Figure 2: p53 R273H, ETS1 and GABPA, exhibit increased binding probability for promoters with higher number of ETS motifs. A. Increase in probability of binding for p53 R273H versus an increase in the number of ETS motifs per promoter is shown in this plot. An exponential curve was the best fit for the data, with correlation coefficient, R, shown. B. Increase in probability of binding for ETS1 versus an increase in the number of ETS motifs per promoter is shown in this plot. An exponential curve was the best fit for the data, with correlation coefficient, R, shown for the first 6 points, with additional discontinuous point connected by a dotted line. C. Increase in probability of binding for GABPA versus an increase in the number of ETS motifs per promoter is shown in this plot. A linear curve was the best fit for the data, with correlation coefficient, R, shown. Standard error calculations for this data were not possible because the analysis is based on the intersection between three or two replicates and not on the average of signal.

The results thus far indicate that the probability of binding for p53 R273H, ETS1 and GABPA increases with the number of ETS motifs, thus, it was reasonable to think that the amount of protein bound would also increase. We analyzed the relationship between average binding signal and number of ETS motifs. We would expect that if a greater number of protein molecules were bound to a single promoter at the same time that the binding signal based on the number of ChIP-Seq reads would be higher. Figure 3A shows a graph of relative average binding signal for p53 R273H plotted against the number of ETS motifs. A linear function was fitted to the data that shows a slightly downward trend in signal as the number of ETS motifs increases. We interpret this as evidence that there is no increase in the number of p53 R273H proteins bound associated with the additional ETS motifs.

Binding signal for GABPA but not p53 R273H and ETS1 goes up with the number of ETS motifs per promoter.

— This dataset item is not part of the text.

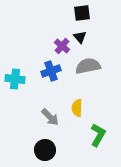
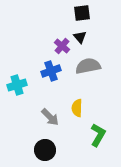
cyan cross: moved 2 px right, 6 px down; rotated 24 degrees counterclockwise
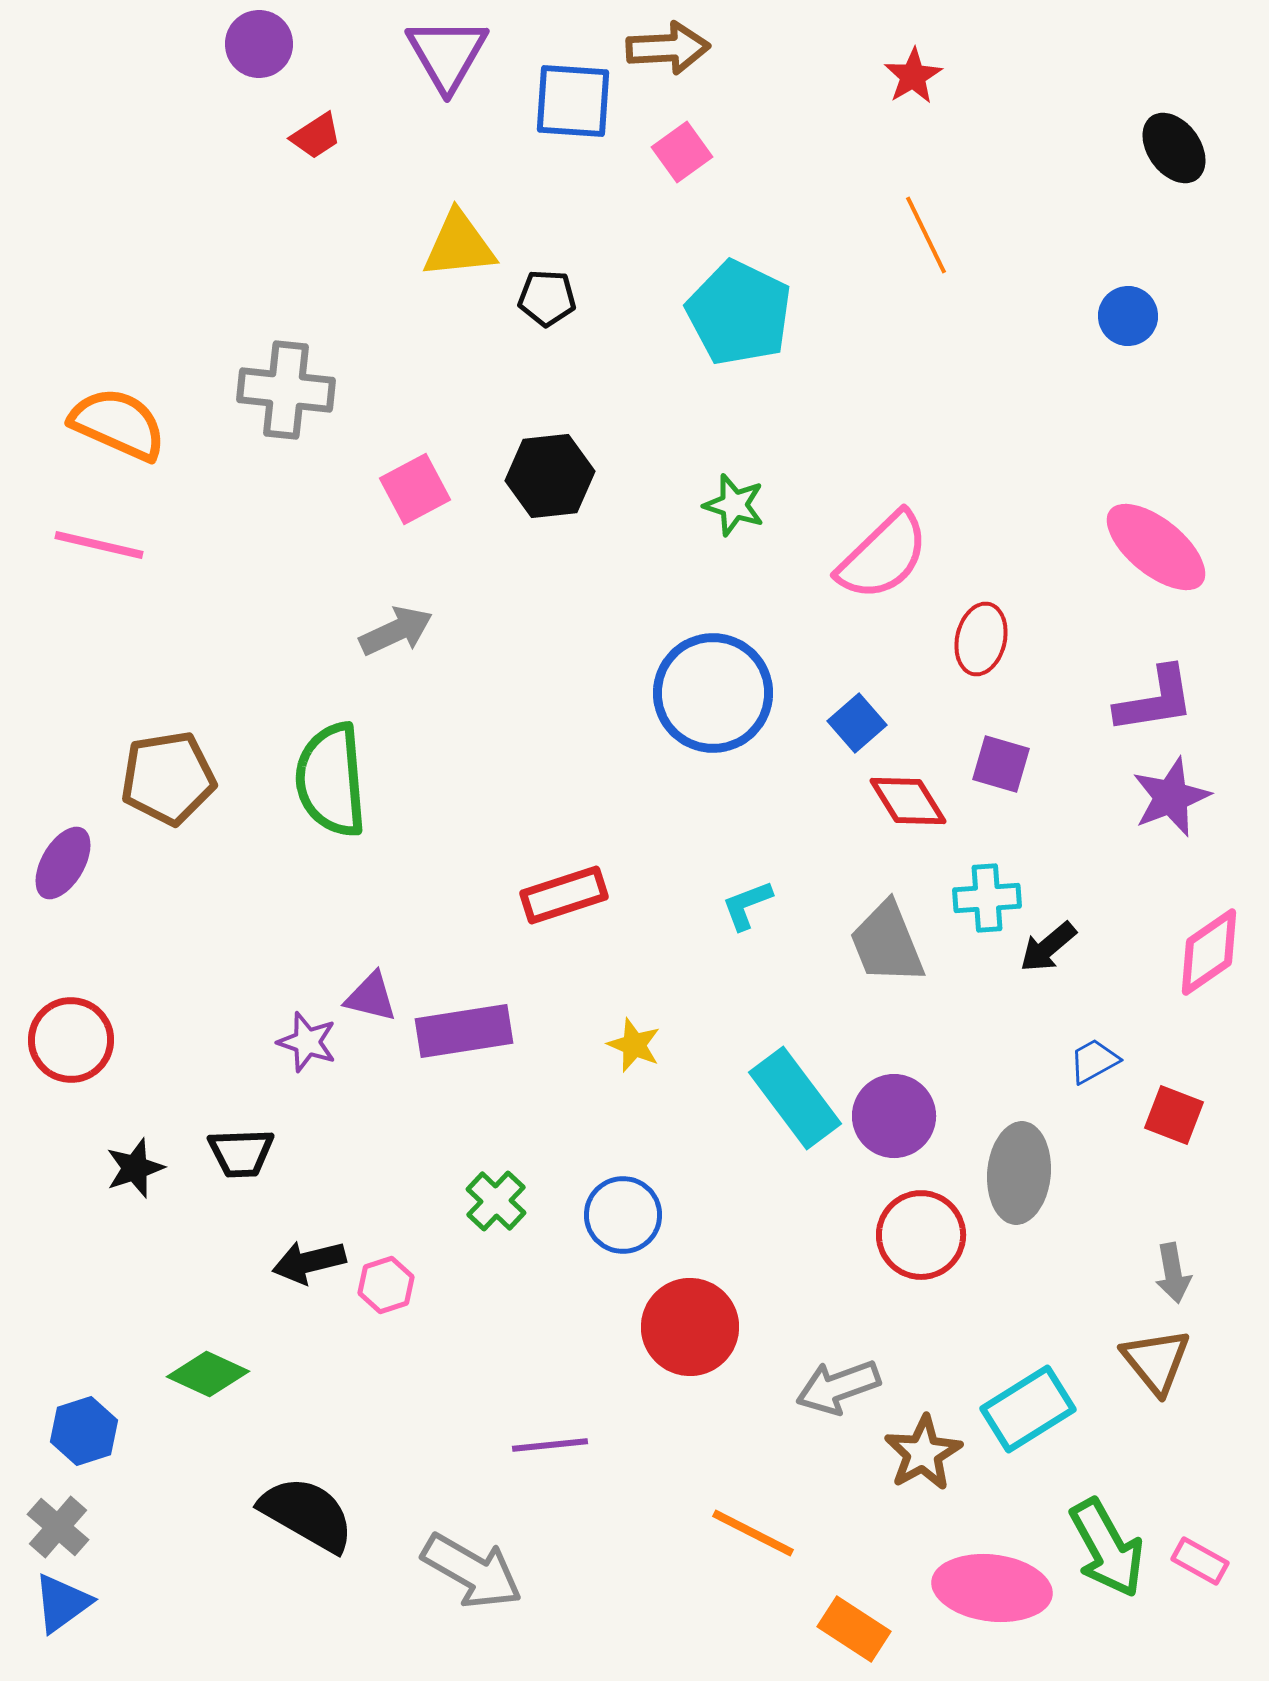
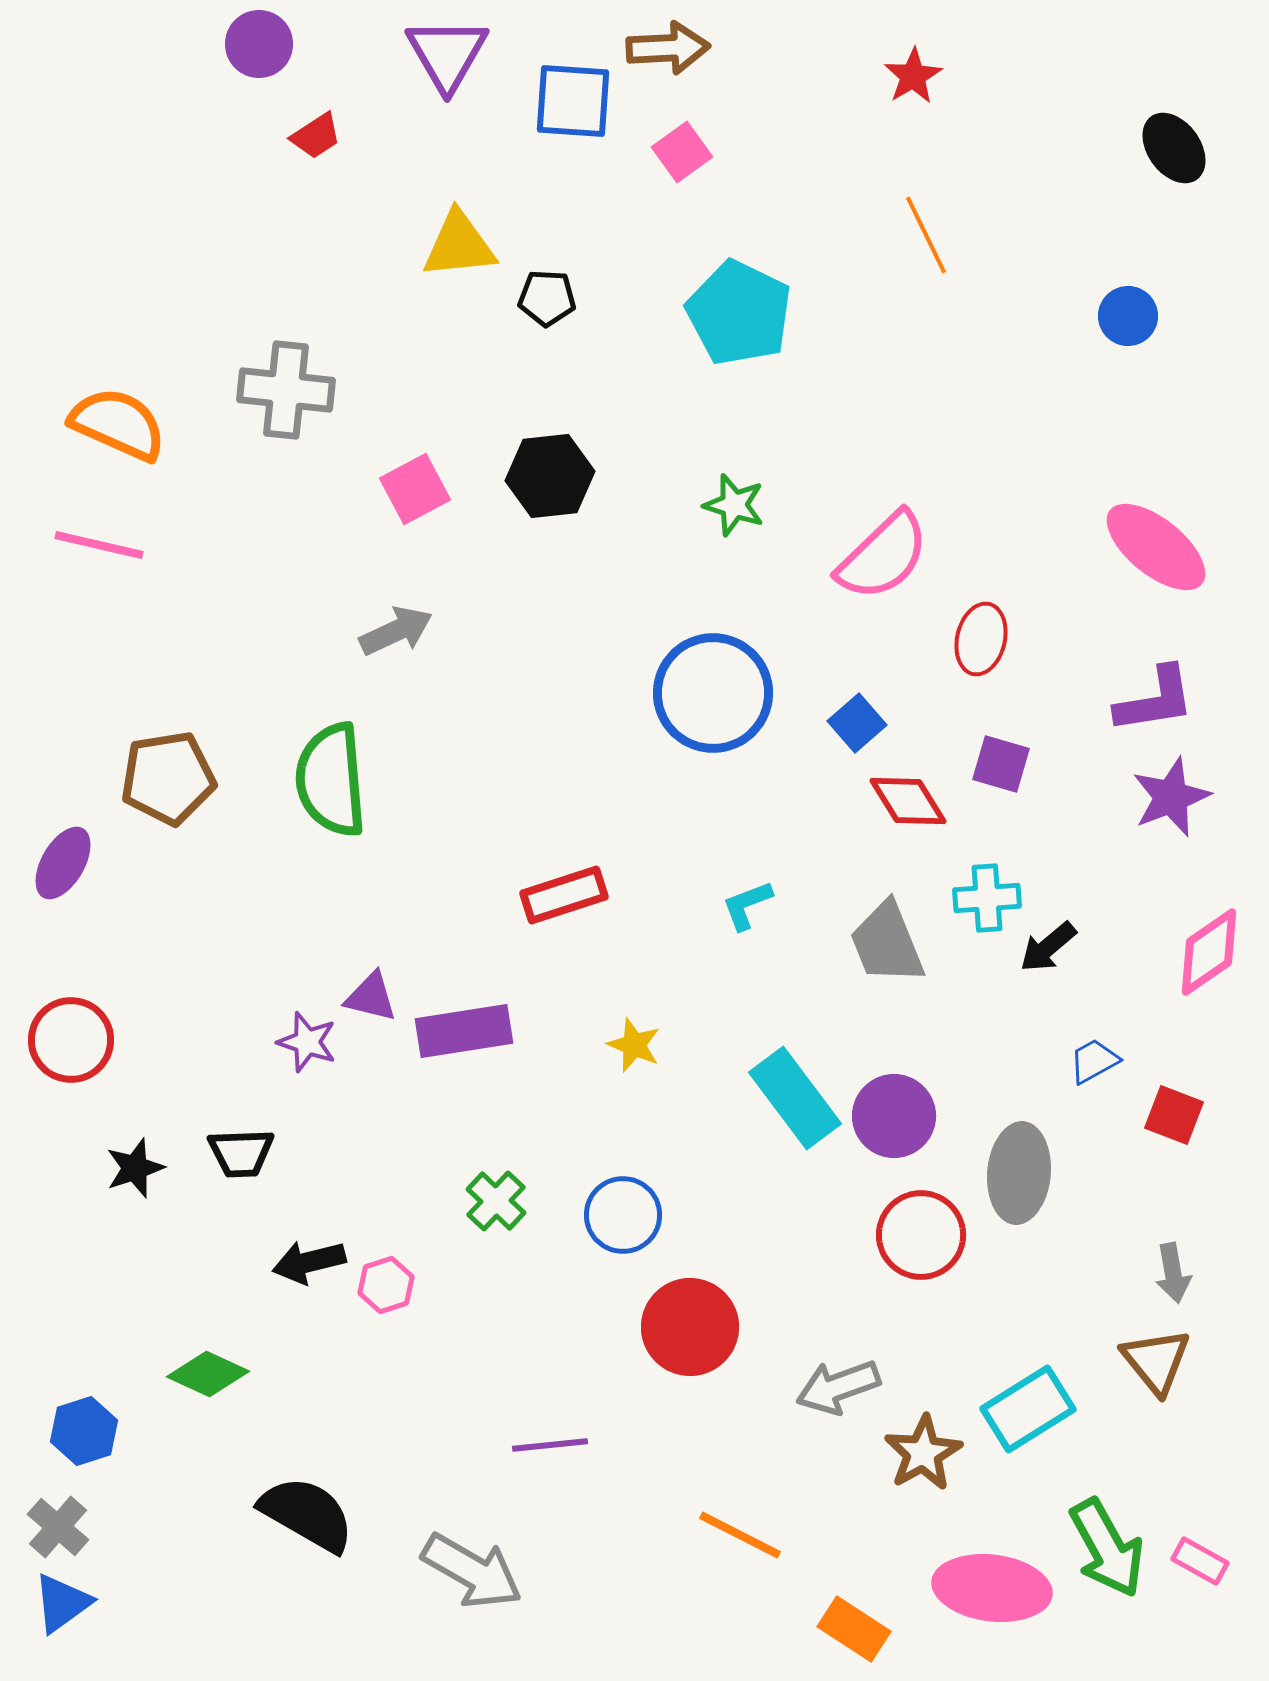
orange line at (753, 1533): moved 13 px left, 2 px down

Figure 3: Binding signal for GABPA but not p53 R273H and ETS1 goes up with the number of ETS motifs per promoter. A. The plot shows the average binding signal for p53 R273H does not increase with increase of number of ETS motifs per promoter. A linear curve fit and correlation coefficient, R, is shown. B. The plot shows the average binding signal for ETS1 does not increase with increase of number of ETS motifs per promoter. A linear curve fit and correlation coefficient, R, is shown. C. The plot shows the average binding signal for GABPA increases with increase of number of ETS motifs per promoter. A linear curve fit and correlation coefficient, R, is shown. For all plots, standard error bars are shown based on the relative average of replicate signals normalized to the mean of signal per promoter.

Our analysis of ETS1 binding signal showed similar results as for p53 R273H. Figure 3B shows a graph of relative average ETS1 binding signal versus the number of ETS motifs, revealing a slightly downward trend for ETS1 binding as the number of ETS motifs increases. Thus, p53 R273H and ETS1 follow a similar pattern and do not appear to increase in number of molecules bound per promoter despite the increase in binding sites. However, an increase was observed in our analysis of GABPA binding as shown in Figure 3C. The increase in relative average GABPA binding signal with the increase in number in ETS motifs supports the idea that multiple GABPA molecules are bound to the multiple ETS1 motifs within a single promoter. These studies therefore indicate that the promoters with higher number of ETS motifs have a better chance of being bound by ETS1, and p53 R273H (potentially through interaction with ETS1), and GABPA. Yet, for ETS1 and p53 R273H, it appears to be a zero-sum-gain in that the average signal does not go up.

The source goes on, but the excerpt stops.